- Assignment: Which lines in the data contain the word "Shopify"? Please copy each of them.

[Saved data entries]

§

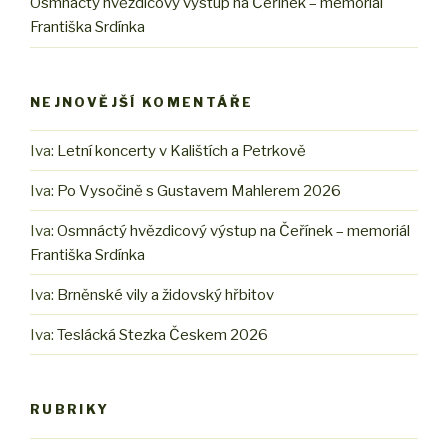
Osmnáctý hvězdicový výstup na Čeřínek – memoriál
Františka Srdínka
NEJNOVĚJŠÍ KOMENTÁŘE
Iva
:
Letní koncerty v Kalištích a Petrkově
Iva
:
Po Vysočině s Gustavem Mahlerem 2026
Iva
:
Osmnáctý hvězdicový výstup na Čeřínek – memoriál
Františka Srdínka
Iva
:
Brněnské vily a židovský hřbitov
Iva
:
Teslácká Stezka Českem 2026
RUBRIKY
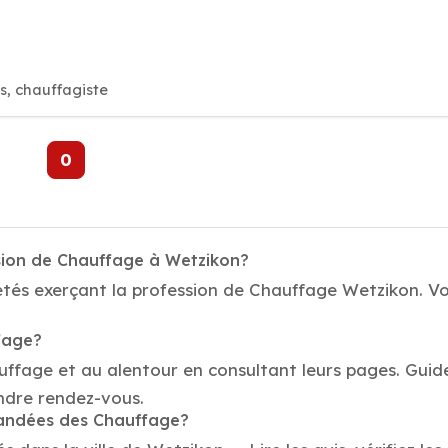
, chauffagiste
0
sion de Chauffage à Wetzikon?
tés exerçant la profession de Chauffage Wetzikon. Vot
fage?
auffage et au alentour en consultant leurs pages. Gui
ndre rendez-vous.
mandées des Chauffage?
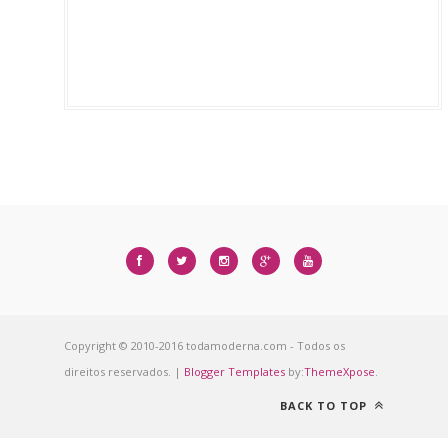
Copyright © 2010-2016 todamoderna.com - Todos os
direitos reservados. |
Blogger Templates
by:
ThemeXpose
.
BACK TO TOP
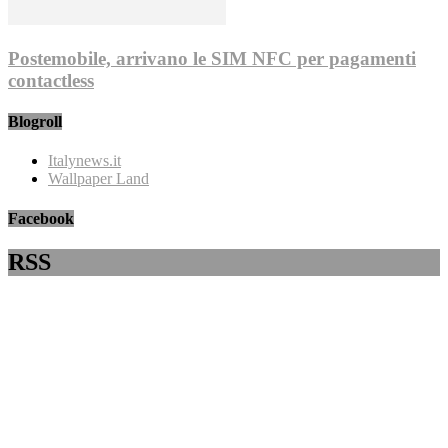
Postemobile, arrivano le SIM NFC per pagamenti
contactless
Blogroll
Italynews.it
Wallpaper Land
Facebook
RSS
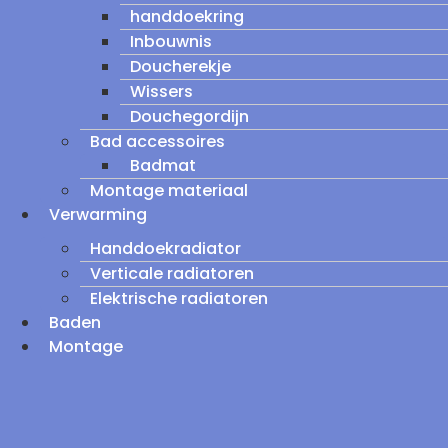
handdoekring
Inbouwnis
Doucherekje
Wissers
Douchegordijn
Bad accessoires
Badmat
Montage materiaal
Verwarming
Handdoekradiator
Verticale radiatoren
Elektrische radiatoren
Baden
Montage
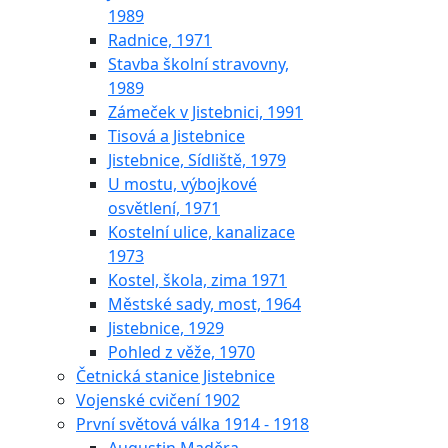
1989
Radnice, 1971
Stavba školní stravovny,
1989
Zámeček v Jistebnici, 1991
Tisová a Jistebnice
Jistebnice, Sídliště, 1979
U mostu, výbojkové
osvětlení, 1971
Kostelní ulice, kanalizace
1973
Kostel, škola, zima 1971
Městské sady, most, 1964
Jistebnice, 1929
Pohled z věže, 1970
Četnická stanice Jistebnice
Vojenské cvičení 1902
První světová válka 1914 - 1918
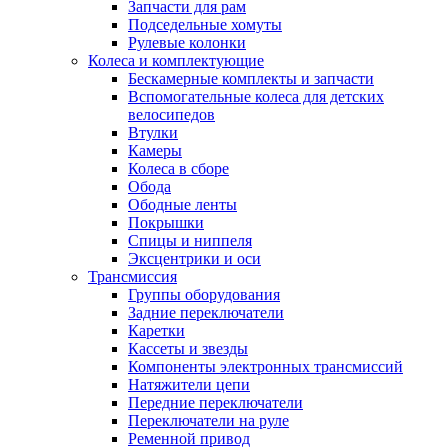
Запчасти для рам
Подседельные хомуты
Рулевые колонки
Колеса и комплектующие
Бескамерные комплекты и запчасти
Вспомогательные колеса для детских
велосипедов
Втулки
Камеры
Колеса в сборе
Обода
Ободные ленты
Покрышки
Спицы и ниппеля
Эксцентрики и оси
Трансмиссия
Группы оборудования
Задние переключатели
Каретки
Кассеты и звезды
Компоненты электронных трансмиссий
Натяжители цепи
Передние переключатели
Переключатели на руле
Ременной привод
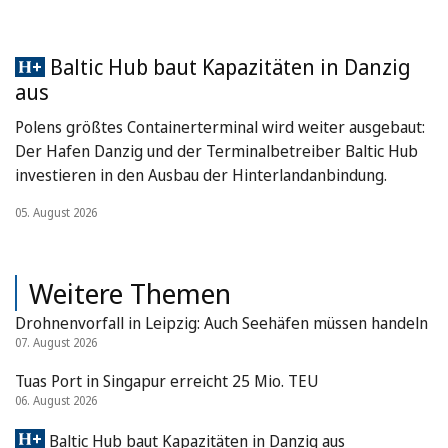
Baltic Hub baut Kapazitäten in Danzig
aus
Polens größtes Containerterminal wird weiter ausgebaut:
Der Hafen Danzig und der Terminalbetreiber Baltic Hub
investieren in den Ausbau der Hinterlandanbindung.
05. August 2026
Weitere Themen
Drohnenvorfall in Leipzig: Auch Seehäfen müssen handeln
07. August 2026
Tuas Port in Singapur erreicht 25 Mio. TEU
06. August 2026
Baltic Hub baut Kapazitäten in Danzig aus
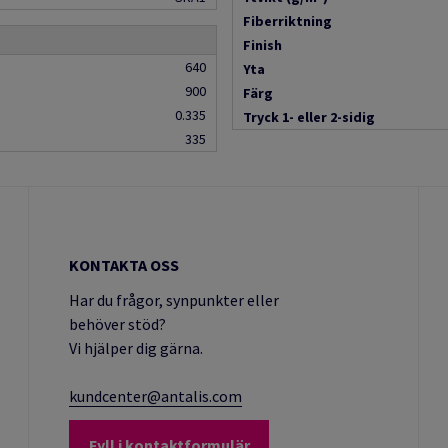
Fiberriktning
Finish
640
Yta
900
Färg
0.335
Tryck 1- eller 2-sidig
335
KONTAKTA OSS
Har du frågor, synpunkter eller
behöver stöd?
Vi hjälper dig gärna.
kundcenter@antalis.com
Fyll i kontaktformulär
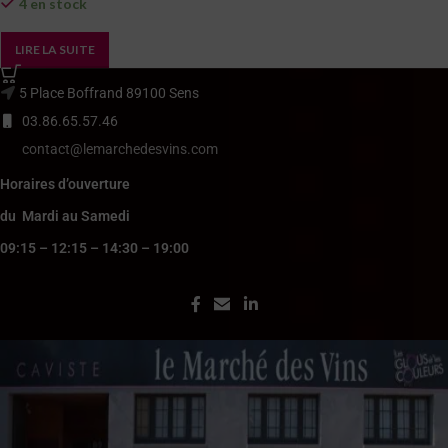
4 en stock
LIRE LA SUITE
5 Place Boffrand 89100 Sens
03.86.65.57.46
contact@lemarchedesvins.com
Horaires d’ouverture
du Mardi au Samedi
09:15 – 12:15 – 14:30 – 19:00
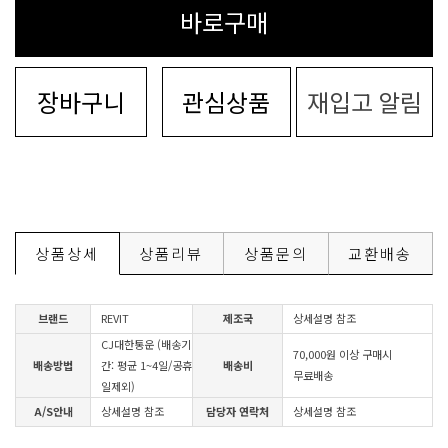
바로구매
장바구니
관심상품
재입고 알림
상품상세
상품리뷰
상품문의
교환배송
브랜드
REVIT
제조국
상세설명 참조
CJ대한통운 (배송기
70,000원 이상 구매시
배송방법
간: 평균 1~4일/공휴
배송비
무료배송
일제외)
A/S안내
상세설명 참조
담당자 연락처
상세설명 참조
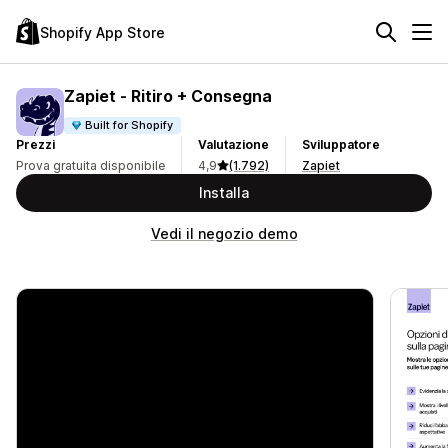
Shopify App Store
Zapiet ‑ Ritiro + Consegna
Built for Shopify
Prezzi
Valutazione
Sviluppatore
Prova gratuita disponibile
4,9
(1.792)
Zapiet
Installa
Vedi il negozio demo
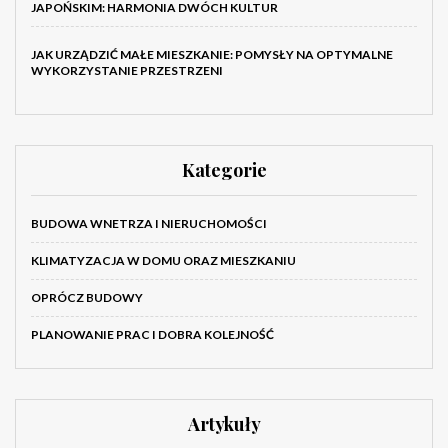
JAPOŃSKIM: HARMONIA DWÓCH KULTUR
JAK URZĄDZIĆ MAŁE MIESZKANIE: POMYSŁY NA OPTYMALNE
WYKORZYSTANIE PRZESTRZENI
Kategorie
BUDOWA WNETRZA I NIERUCHOMOŚCI
KLIMATYZACJA W DOMU ORAZ MIESZKANIU
OPRÓCZ BUDOWY
PLANOWANIE PRAC I DOBRA KOLEJNOŚĆ
Artykuły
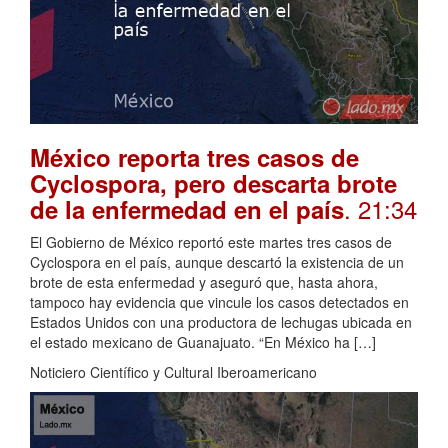
México reporta tres casos de
Cyclospora, pero descarta brote
. 21:34
de la enfermedad en el país
El Gobierno de México reportó este martes tres casos de
Cyclospora en el país, aunque descartó la existencia de un
brote de esta enfermedad y aseguró que, hasta ahora,
tampoco hay evidencia que vincule los casos detectados en
Estados Unidos con una productora de lechugas ubicada en
el estado mexicano de Guanajuato. “En México ha […]
Noticiero Científico y Cultural Iberoamericano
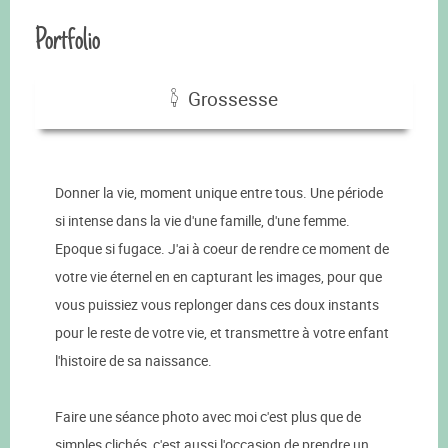
Portfolio
Grossesse
Donner la vie, moment unique entre tous. Une période
si intense dans la vie d'une famille, d'une femme.
Epoque si fugace. J'ai à coeur de rendre ce moment de
votre vie éternel en en capturant les images, pour que
vous puissiez vous replonger dans ces doux instants
pour le reste de votre vie, et transmettre à votre enfant
l'histoire de sa naissance.
Faire une séance photo avec moi c'est plus que de
simples clichés, c'est aussi l'occasion de prendre un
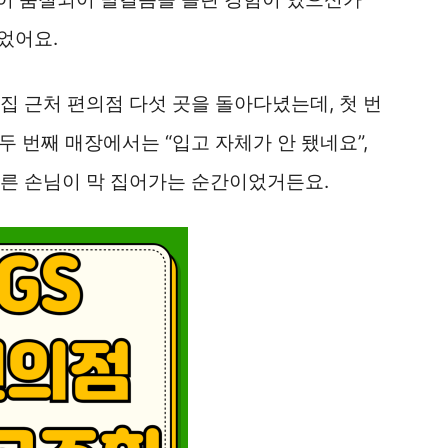
었어요.
집 근처 편의점 다섯 곳을 돌아다녔는데, 첫 번
 두 번째 매장에서는 “입고 자체가 안 됐네요”,
다른 손님이 막 집어가는 순간이었거든요.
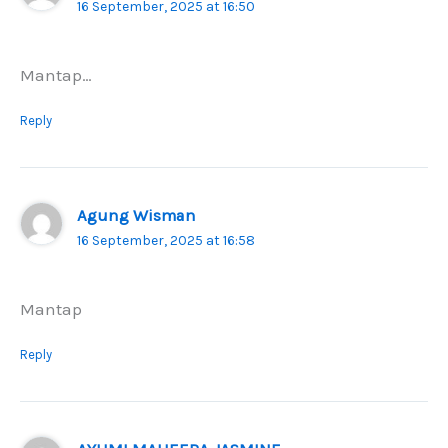
16 September, 2025 at 16:50
Mantap…
Reply
Agung Wisman
16 September, 2025 at 16:58
Mantap
Reply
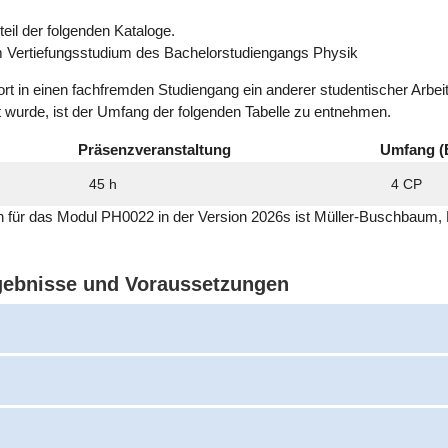
eil der folgenden Kataloge.
m Vertiefungsstudium des Bachelorstudiengangs Physik
ort in einen fachfremden Studiengang ein anderer studentischer Arbe
t wurde, ist der Umfang der folgenden Tabelle zu entnehmen.
Präsenzveranstaltung
Umfang (
45 h
4 CP
ich für das Modul PH0022 in der Version 2026s ist Müller-Buschbaum, 
rgebnisse und Voraussetzungen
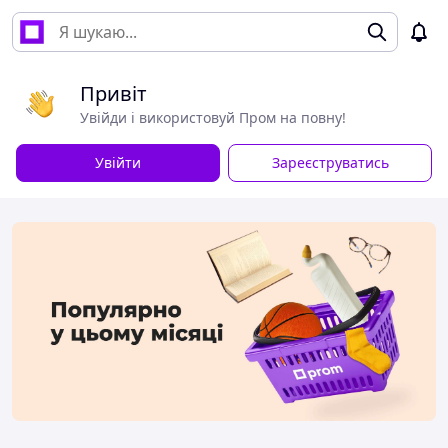
Привіт
Увійди і використовуй Пром на повну!
Увійти
Зареєструватись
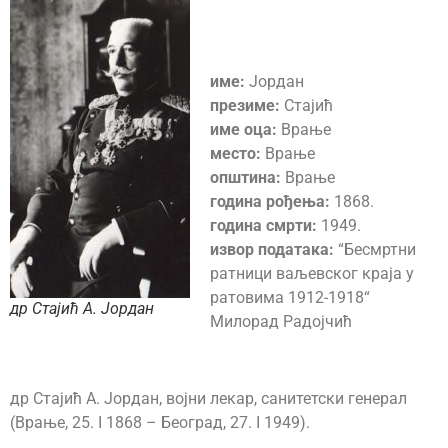
име:
Јордан
презиме:
Стајић
име оца:
Врање
место:
Врање
општина:
Врање
година рођења:
1868.
година смрти:
1949.
извор података:
“Бесмртни
ратници ваљевског краја у
ратовима 1912-1918“
др Стајић А. Јордан
Милорад Радојчић
др Стајић А. Јордан, војни лекар, санитетски генерал
(Врање, 25. I 1868 – Београд, 27. I 1949).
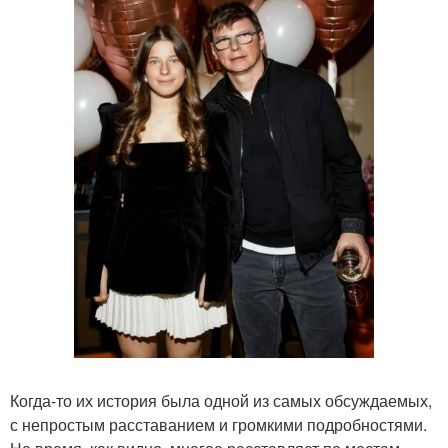
Когда-то их история была одной из самых обсуждаемых,
с непростым расставанием и громкими подробностями.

§

- Answer space:
Shopify App Store
Built for Shopify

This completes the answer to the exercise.